If I'm not mistaken, one great theoretical unification achieved by QED is that it eliminates the dualistic cause-and-effect picture of the electromagnetic interaction. That is, instead of having a field equation (Maxwell) and an equation of motion (Lorentz force), you in principle apply the Lagrangian to the entire configuration of matter + gauge field, and, I assume, the Lagrangian tends to select configurations (or perhaps more accurately, neighborhoods of configurations) that look more or less like the classical solutions, apart from e.g. the delocalization of the matter field.
But then, we also know that the configuration of stationary action under the QED Lagrangian is actually just a solution of the Dirac equation. So if QED describes both field production and motion of matter, then doesn't the Dirac equation do the same?

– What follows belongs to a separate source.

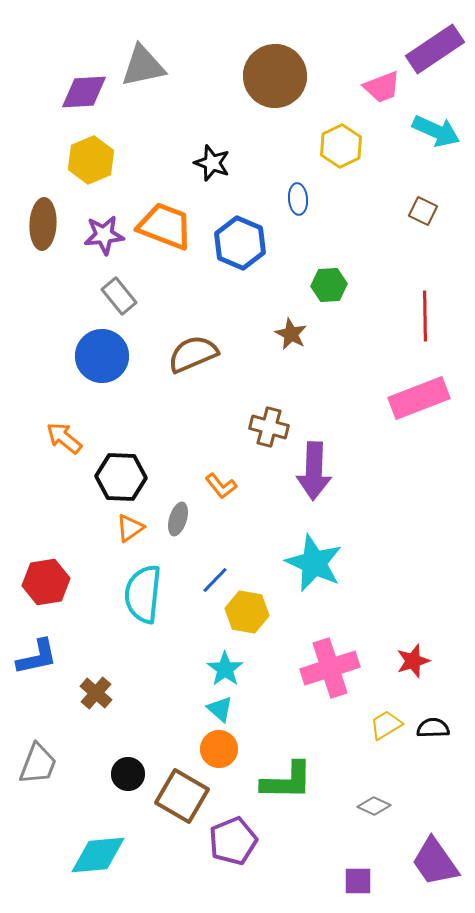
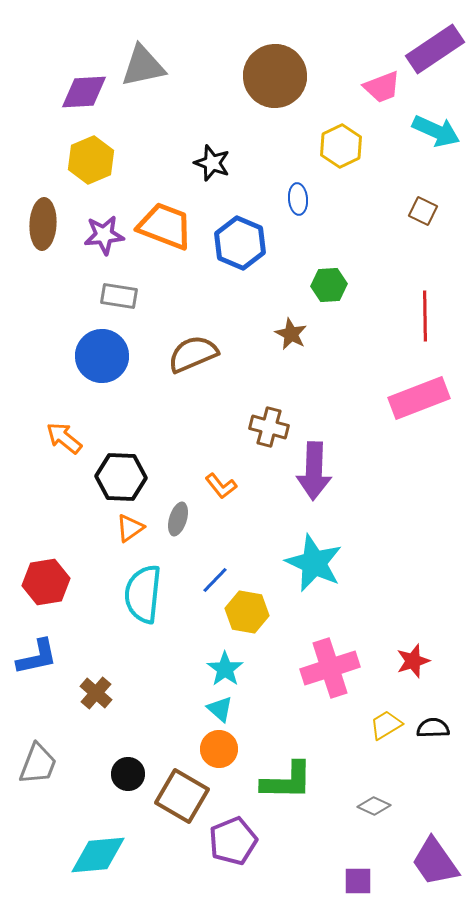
gray rectangle at (119, 296): rotated 42 degrees counterclockwise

But I always thought of the Dirac equation as basically a relativistic Schrodinger equation, in which the external EM field $A_\mu$ is fixed and the equation only determines the resulting wavefunction -- that is, the counterpart of the classical equation of motion.
So could you actually use the Dirac equation to determine the production of EM field as well as its effect on matter? Or is there some subtlety I'm missing? Perhaps it has something to do with the $U(1)$ gauge symmetry of the Dirac equation not being local? But couldn't you just declare it to be local if you wanted?